Я неожиданно начинаю говорить. Мне некогда обдумывать свои слова. Вполне возможно, что это последняя моя возможность выговориться, но я произношу слова спокойно, без робости, без утайки, так, как можно говорить только с самим собой.

Говорю, что люблю ее, что буду любить и тогда, когда лицо ее осунется, голубое сияние в глазах потускнеет, волосы покроет седина. Умоляю ее принять мою любовь, пусть без взаимности, безо всякого вознаграждения.

— Нет! — решительно качает она головой.

Я прошу ее одуматься. Напоминаю даже о грозящей ампутации ног, о том, что мы, вероятнее всего, видимся в последний раз.

— Нет!

Она сидит рядом со мной, такая нежная, озябшая, — и мне не стоит никакого труда обнять ее, согреть дыханием, поцеловать. Я уверен, что она не будет сопротивляться. Но нет, я боюсь, что это грубое плотское прикосновение может разочаровать меня, может спугнуть тот образ возвышенной близости, который снился мне в долгие студеные зимние ночи. Конечно, она не будет сопротивляться. Но я этого не хочу. Мне достаточно ее согласия.

— Нет!

И только много лет спустя ее "нет" пробилось ко мне сквозь толщу времени, точно стон. Конечно, это было "да"… Конечно же "да!" Конечно…

Госпитальная койка. Я смотрю в окно вслед удаляющимся саням. Стефании уже не видно из-за высокого задника. Взор мой прикован к ногам неказистой лошаденки. Сани сливаются с белизной снежных полей, а мне все мерещится этот ровный, ходкий бег, быстрые движения лошадиных ног…

Долго ли мне лежать тут на высокой подушке и глядеть в окно, за которым видимое глазу и выдуманное мной сплетается в причудливый калейдоскоп?

Часы… дни…

Но этот калейдоскоп за окном не мешает мне вспоминать недавний разговор с Кирилюком, с нашим Коммунаром.

Я никогда не сравнивал себя с ним: и случая такого не было, да и разница между нами слишком велика. Но на этот раз я осмеливаюсь на сравнение: "Он уходит, а я остаюсь…"

Потому что он не просто уходит, а идет воевать. Нашел он меня тут, в госпитале, и показал полученную на днях повестку, на которой обозначено что-то вроде "особого задания".

— Что ж, — говорю, — о вас-то вспомнили, вы еще в гражданскую воевали. У вас вон какие заслуги. А кто о наших ребятах вспомнит?

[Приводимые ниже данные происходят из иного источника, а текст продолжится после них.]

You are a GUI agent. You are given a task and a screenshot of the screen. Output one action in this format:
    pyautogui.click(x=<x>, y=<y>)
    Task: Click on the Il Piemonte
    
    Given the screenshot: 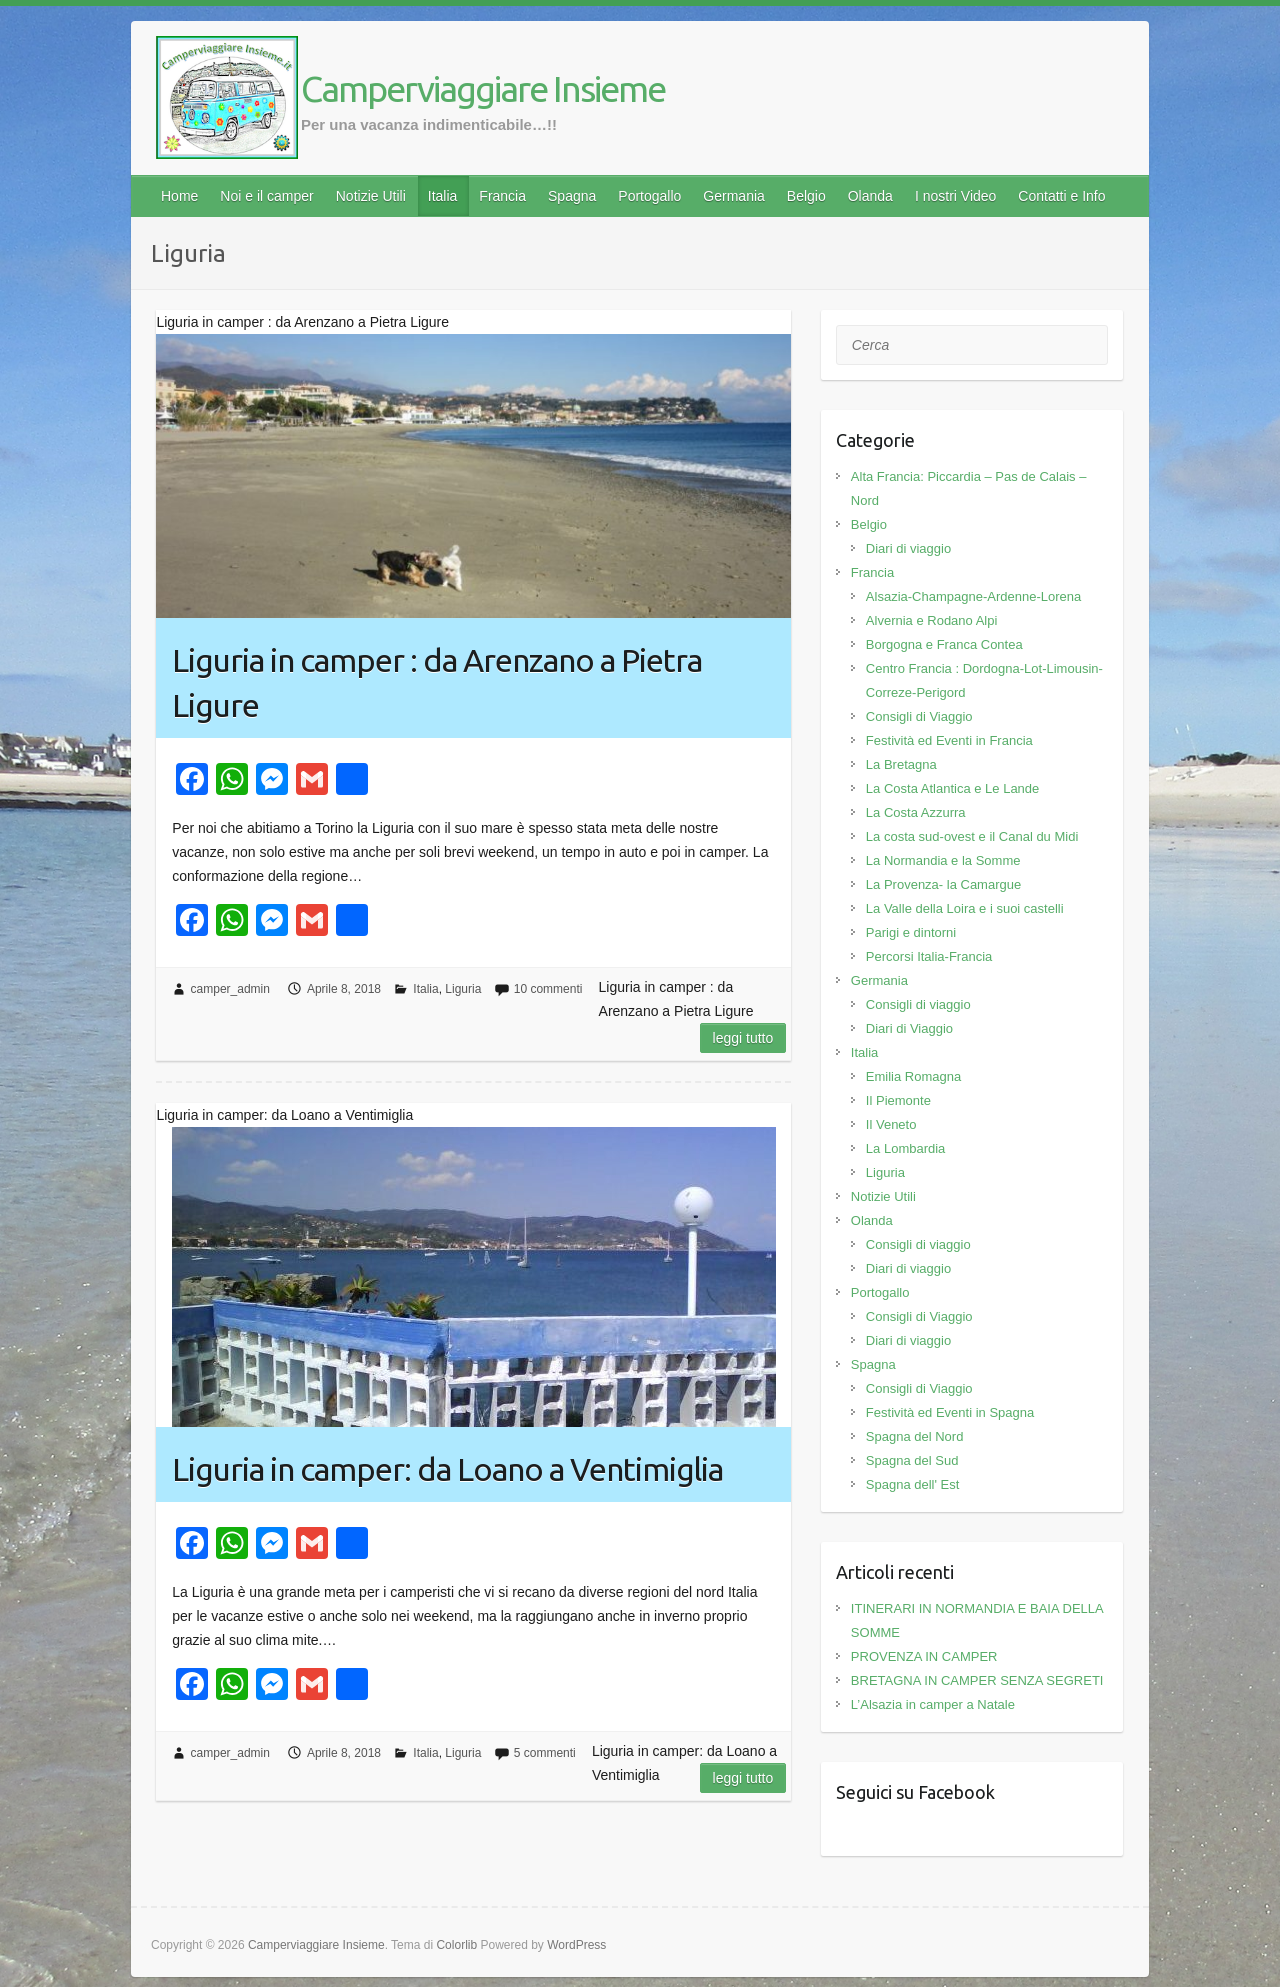 What is the action you would take?
    pyautogui.click(x=898, y=1100)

— Я вспомнил. Считай — дело это решенное. Точно говорю. Всех до последнего призовут. Я же говорил: ждать надо перелома.

Он протянул руку, намереваясь погладить мне ноги пониже колен. Но рука так и повисла в воздухе…

— Все! Главное испытание вы выдержали, — продолжает он, размахивая этой же рукой. — Теперь всех до последнего призовут. Можешь мне поверить…

Кому-кому, а нашему Коммунару я не смею не верить. Я убежден, что все будет именно так, как он говорит: всех до последнего. И эта рука, повисшая в воздухе, в сущности ничего не означает. Для меня единственно важное — его слово.

Я вижу, будто наяву, нашу колонну. Ряды так тесно сомкнуты, что лиц сразу и не разобрать. Ничего, я и так знаю эти лица до мельчайших подробностей. Для меня важнее теперь блеск штыков на фоне снежного поля. Над колонной движется целый лес штыков.

Потом начинаю различать очертания лиц, силуэты людей. Там и Туфяк, и Арион, и братья Шербан, и, конечно, я. Сказал же Коммунар: "Всех до единого…" Но я же… Никаких "но"! Я не смею ослушаться его. Не могу оступиться. Ступать… Я ступаю плечом к плечу с другими. И рядом — тени Выздоагэ, Силе, Комана, Чоба.

И снова мерещатся мне сани. Быстрые движения ног лошадки. Ее ноги… Ее ноги… Я ступаю увереннее.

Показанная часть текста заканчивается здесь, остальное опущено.